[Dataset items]
____
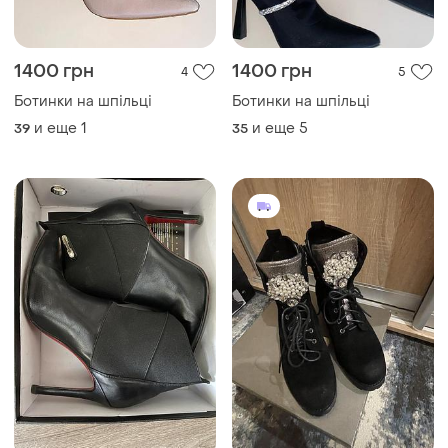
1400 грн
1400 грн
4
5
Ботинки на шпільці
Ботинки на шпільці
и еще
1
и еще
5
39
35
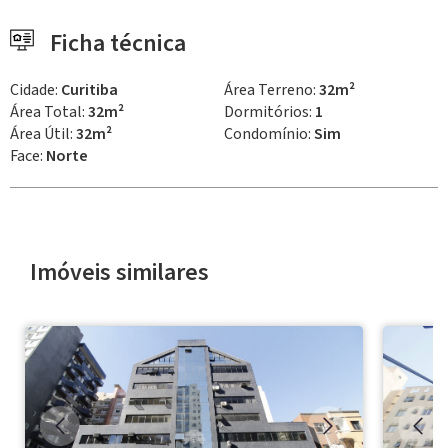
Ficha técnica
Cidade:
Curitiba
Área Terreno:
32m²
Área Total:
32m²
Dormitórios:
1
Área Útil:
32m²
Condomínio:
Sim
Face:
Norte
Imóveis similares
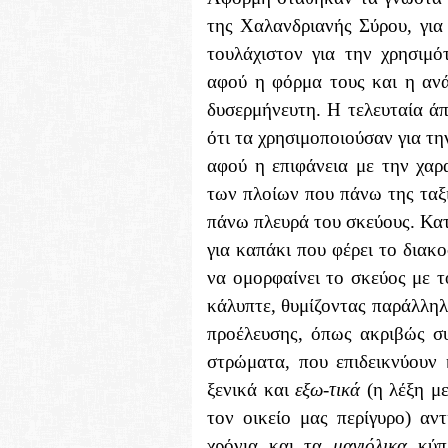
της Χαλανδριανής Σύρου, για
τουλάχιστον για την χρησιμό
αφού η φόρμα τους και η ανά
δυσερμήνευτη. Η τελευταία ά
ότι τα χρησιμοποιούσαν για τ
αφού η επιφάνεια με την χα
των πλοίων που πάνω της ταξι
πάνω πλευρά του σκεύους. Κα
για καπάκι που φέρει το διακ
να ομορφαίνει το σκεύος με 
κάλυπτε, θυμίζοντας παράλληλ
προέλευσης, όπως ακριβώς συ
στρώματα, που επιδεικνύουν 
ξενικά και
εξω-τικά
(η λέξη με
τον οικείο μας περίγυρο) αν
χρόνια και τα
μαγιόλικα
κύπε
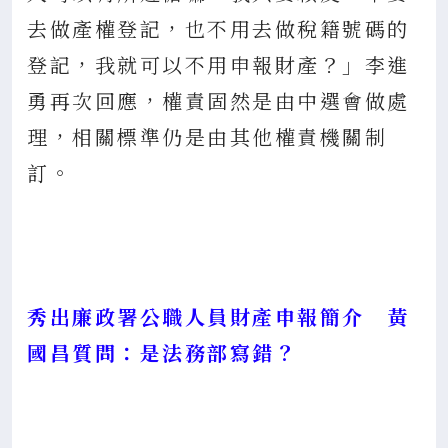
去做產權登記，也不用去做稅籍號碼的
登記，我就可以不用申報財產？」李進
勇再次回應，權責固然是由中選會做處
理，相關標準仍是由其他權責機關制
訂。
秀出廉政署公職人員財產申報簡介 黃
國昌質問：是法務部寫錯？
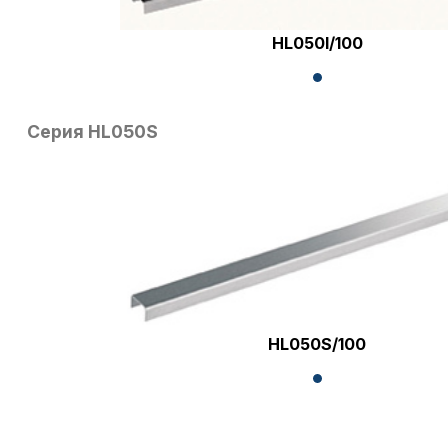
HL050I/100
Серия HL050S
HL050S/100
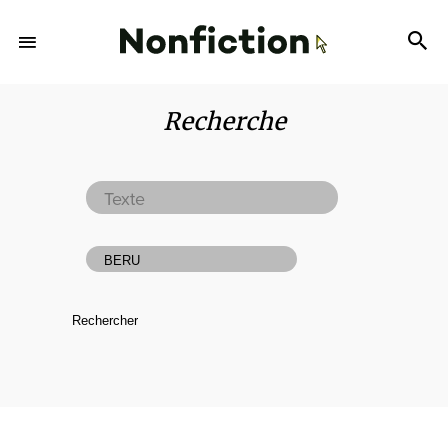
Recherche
____
> Task requirements
From the first line of the entries above down to the line holding "αφού η επιφάνεια με την χα", quote each line exactly and nothing else, skipping pictures.

> Exercise result
1400 грн
1400 грн
4
5
Ботинки на шпільці
Ботинки на шпільці
и еще
1
и еще
5
39
35
Ficha técnica
Cidade:
Curitiba
Área Terreno:
32m²
Área Total:
32m²
Dormitórios:
1
Área Útil:
32m²
Condomínio:
Sim
Face:
Norte
Imóveis similares
της Χαλανδριανής Σύρου, για
τουλάχιστον για την χρησιμό
αφού η φόρμα τους και η ανά
δυσερμήνευτη. Η τελευταία ά
ότι τα χρησιμοποιούσαν για τ
αφού η επιφάνεια με την χα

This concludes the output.